# Opera 9(.x) i netscape-flash

## lazy_bum

Zbieram się do napisania tego tematu od jakiegoś czasu, ale w końcu miarka się przebrała. (-;

Opera z nowym flashem potrafi wkurzyć. Objawia się to na dwóch moich maszynach (także na innych userach), mam też potwierdzenia występowania "szarych ekranów śmierci flasha" (inny link) od innej osoby. Czasem ten "efekt" pojawia się po jakimś czasie, czasem już w trakcie dogrywania (jak na załączonym obrazku).* "Efekt" powoduje szarą śmierć wszystkich flashek w danej zakładce.

YouTube wybrałem jako przykład dość przypadkowo, po prostu na nim skończyła się moja cierpliwość. Akurat z tym serwisem nie ma jakiś wielkich problemów, ale są strony, których praktycznie NIE DA się oglądać, bo non-stop pojawiają się szare flashki.

Flasha mam zainstalowanego wg sposobu z tego tematu.

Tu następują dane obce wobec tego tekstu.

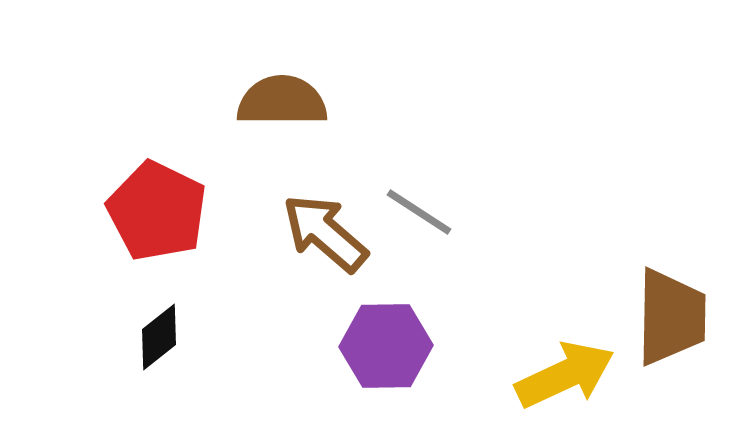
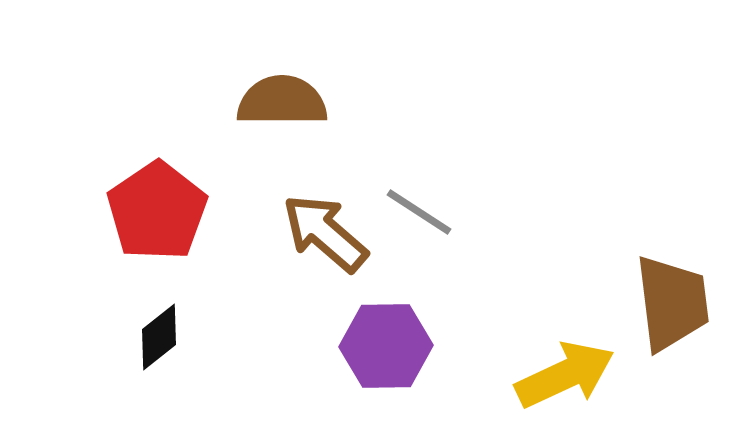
red pentagon: rotated 12 degrees clockwise
brown trapezoid: moved 1 px right, 14 px up; rotated 8 degrees counterclockwise
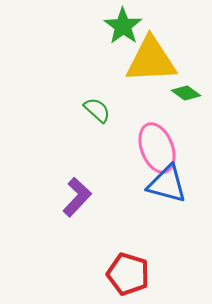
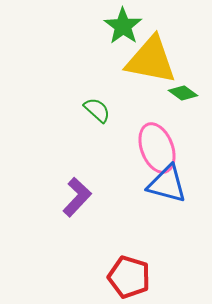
yellow triangle: rotated 14 degrees clockwise
green diamond: moved 3 px left
red pentagon: moved 1 px right, 3 px down
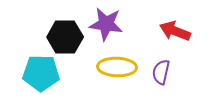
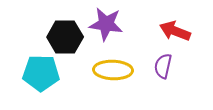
yellow ellipse: moved 4 px left, 3 px down
purple semicircle: moved 2 px right, 6 px up
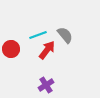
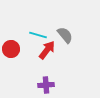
cyan line: rotated 36 degrees clockwise
purple cross: rotated 28 degrees clockwise
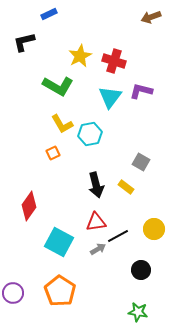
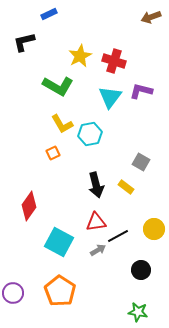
gray arrow: moved 1 px down
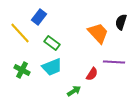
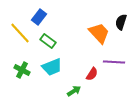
orange trapezoid: moved 1 px right
green rectangle: moved 4 px left, 2 px up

Szary ekranik pojawia się zarówno w Operze 9.10 (z portage), jak w weekly 577 i 598.

I teraz moje pytanie(a): Czy to tylko wąska grupa osób jest "robiona na szaro" czy występuje to szerzej? I, jeżeli jest to pierwsza odpowiedź, w jaki sposób/gdzie macie wrzuconego flasha? Wszelkie sugestie mile widziane.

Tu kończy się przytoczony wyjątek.